THE TASK:
Below are some entries. Repeat exactly the lines from the one with "A State Tennis final in Kansas" through the one with "At the same", and only those.

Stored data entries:
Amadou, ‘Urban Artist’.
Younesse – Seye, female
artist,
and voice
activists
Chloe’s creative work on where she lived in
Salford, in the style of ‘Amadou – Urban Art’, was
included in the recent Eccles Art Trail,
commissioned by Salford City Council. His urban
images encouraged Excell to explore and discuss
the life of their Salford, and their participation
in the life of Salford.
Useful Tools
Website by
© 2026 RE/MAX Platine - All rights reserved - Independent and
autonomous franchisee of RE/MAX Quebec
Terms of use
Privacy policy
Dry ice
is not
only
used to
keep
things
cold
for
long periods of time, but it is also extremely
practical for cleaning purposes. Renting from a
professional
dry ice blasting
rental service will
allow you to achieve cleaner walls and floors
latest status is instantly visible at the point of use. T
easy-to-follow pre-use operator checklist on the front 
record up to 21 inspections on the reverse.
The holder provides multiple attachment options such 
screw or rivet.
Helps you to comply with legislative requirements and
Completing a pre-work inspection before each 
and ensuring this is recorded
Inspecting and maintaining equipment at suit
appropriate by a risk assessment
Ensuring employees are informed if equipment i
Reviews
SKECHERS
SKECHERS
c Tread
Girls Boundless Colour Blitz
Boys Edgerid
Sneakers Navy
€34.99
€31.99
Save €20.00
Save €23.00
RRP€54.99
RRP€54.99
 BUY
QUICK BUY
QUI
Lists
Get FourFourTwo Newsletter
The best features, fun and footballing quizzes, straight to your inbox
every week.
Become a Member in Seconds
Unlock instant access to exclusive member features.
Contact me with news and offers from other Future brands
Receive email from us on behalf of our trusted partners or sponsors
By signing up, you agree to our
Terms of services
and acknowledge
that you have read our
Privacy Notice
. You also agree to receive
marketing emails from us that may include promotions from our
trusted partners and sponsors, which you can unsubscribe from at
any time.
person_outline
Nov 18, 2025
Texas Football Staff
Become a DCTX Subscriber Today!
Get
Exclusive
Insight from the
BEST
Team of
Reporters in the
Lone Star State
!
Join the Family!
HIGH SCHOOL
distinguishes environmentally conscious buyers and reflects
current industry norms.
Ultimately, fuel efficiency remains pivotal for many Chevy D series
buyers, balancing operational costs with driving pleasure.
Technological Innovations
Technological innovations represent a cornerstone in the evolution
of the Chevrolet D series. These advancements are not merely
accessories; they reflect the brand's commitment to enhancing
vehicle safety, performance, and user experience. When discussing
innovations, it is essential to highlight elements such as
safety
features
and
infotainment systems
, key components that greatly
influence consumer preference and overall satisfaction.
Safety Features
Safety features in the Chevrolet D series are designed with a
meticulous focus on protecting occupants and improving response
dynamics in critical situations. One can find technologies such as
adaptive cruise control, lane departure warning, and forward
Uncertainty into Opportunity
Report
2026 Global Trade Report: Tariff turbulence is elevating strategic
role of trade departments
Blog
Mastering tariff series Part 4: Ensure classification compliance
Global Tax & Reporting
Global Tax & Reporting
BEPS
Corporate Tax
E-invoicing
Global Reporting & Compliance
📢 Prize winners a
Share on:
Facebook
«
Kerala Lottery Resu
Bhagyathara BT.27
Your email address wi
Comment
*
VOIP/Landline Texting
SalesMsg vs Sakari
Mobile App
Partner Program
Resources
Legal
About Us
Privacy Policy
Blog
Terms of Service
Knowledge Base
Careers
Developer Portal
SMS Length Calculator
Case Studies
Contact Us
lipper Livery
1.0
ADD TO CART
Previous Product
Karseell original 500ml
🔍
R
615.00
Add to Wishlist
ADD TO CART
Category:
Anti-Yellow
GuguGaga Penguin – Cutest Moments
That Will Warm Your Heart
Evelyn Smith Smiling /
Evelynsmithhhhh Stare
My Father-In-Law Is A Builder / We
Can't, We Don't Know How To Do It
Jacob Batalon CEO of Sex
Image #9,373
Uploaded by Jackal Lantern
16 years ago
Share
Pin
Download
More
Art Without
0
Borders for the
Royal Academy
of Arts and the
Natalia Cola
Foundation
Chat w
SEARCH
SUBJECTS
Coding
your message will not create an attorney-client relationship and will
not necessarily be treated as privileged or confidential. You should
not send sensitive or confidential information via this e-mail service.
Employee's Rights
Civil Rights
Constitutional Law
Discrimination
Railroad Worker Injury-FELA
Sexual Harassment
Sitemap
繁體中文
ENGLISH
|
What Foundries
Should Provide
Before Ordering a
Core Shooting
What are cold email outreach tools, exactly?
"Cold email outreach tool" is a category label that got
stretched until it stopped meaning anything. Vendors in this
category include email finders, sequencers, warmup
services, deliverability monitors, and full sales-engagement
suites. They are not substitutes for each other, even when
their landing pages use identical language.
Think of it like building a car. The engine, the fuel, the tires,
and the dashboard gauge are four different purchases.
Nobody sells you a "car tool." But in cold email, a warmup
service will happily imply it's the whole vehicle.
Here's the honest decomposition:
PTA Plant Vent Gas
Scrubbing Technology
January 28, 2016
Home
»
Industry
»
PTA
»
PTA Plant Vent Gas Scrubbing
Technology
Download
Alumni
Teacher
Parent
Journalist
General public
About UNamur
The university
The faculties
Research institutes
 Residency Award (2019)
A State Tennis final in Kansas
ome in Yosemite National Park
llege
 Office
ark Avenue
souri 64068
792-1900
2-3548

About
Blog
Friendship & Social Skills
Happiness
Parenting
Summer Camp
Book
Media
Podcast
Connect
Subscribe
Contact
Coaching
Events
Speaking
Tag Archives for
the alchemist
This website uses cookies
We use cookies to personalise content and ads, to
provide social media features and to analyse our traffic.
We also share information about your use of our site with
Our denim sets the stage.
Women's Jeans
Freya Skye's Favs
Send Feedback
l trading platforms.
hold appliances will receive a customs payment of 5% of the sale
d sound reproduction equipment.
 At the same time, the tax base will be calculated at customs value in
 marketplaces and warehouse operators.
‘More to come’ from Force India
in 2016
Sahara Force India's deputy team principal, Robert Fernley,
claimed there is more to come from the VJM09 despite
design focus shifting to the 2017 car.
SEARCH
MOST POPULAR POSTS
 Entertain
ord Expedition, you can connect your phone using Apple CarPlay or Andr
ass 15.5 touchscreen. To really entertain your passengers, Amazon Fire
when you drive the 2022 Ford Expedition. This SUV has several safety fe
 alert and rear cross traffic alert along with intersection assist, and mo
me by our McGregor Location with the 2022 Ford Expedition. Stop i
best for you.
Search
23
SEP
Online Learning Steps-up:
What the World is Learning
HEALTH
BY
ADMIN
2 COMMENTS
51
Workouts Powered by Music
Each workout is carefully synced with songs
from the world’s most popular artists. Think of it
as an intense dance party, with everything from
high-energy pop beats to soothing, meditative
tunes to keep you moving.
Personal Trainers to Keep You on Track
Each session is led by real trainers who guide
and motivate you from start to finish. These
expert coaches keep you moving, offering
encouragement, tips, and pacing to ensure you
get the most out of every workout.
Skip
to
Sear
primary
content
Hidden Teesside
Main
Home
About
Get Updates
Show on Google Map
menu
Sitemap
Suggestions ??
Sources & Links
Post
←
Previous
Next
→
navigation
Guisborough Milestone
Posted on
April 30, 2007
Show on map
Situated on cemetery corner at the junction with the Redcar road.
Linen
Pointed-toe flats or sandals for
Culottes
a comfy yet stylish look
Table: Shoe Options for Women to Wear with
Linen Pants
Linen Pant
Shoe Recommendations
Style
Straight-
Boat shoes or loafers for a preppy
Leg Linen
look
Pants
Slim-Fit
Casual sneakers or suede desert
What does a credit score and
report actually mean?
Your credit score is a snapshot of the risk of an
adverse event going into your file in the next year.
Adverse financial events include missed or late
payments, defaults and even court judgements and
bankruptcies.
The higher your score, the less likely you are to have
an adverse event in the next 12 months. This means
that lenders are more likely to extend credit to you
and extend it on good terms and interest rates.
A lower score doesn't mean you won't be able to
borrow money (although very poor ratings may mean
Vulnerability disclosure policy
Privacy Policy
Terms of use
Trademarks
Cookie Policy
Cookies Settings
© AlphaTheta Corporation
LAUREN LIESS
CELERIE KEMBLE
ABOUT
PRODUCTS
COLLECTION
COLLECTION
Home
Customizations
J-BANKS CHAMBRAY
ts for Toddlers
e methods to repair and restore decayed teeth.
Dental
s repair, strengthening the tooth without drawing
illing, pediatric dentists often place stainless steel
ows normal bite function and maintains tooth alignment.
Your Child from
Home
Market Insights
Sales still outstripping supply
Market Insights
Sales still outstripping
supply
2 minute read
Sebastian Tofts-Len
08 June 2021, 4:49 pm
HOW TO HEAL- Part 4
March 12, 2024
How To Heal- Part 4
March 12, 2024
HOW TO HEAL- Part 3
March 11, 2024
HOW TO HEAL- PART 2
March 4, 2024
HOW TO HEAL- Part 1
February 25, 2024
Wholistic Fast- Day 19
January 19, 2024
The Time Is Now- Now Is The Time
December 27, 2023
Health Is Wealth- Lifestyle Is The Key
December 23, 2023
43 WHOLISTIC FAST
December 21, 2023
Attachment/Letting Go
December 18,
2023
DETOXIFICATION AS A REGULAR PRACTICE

TASK ANSWER:
A State Tennis final in Kansas
ome in Yosemite National Park
llege
 Office
ark Avenue
souri 64068
792-1900
2-3548

About
Blog
Friendship & Social Skills
Happiness
Parenting
Summer Camp
Book
Media
Podcast
Connect
Subscribe
Contact
Coaching
Events
Speaking
Tag Archives for
the alchemist
This website uses cookies
We use cookies to personalise content and ads, to
provide social media features and to analyse our traffic.
We also share information about your use of our site with
Our denim sets the stage.
Women's Jeans
Freya Skye's Favs
Send Feedback
l trading platforms.
hold appliances will receive a customs payment of 5% of the sale
d sound reproduction equipment.
 At the same time, the tax base will be calculated at customs value in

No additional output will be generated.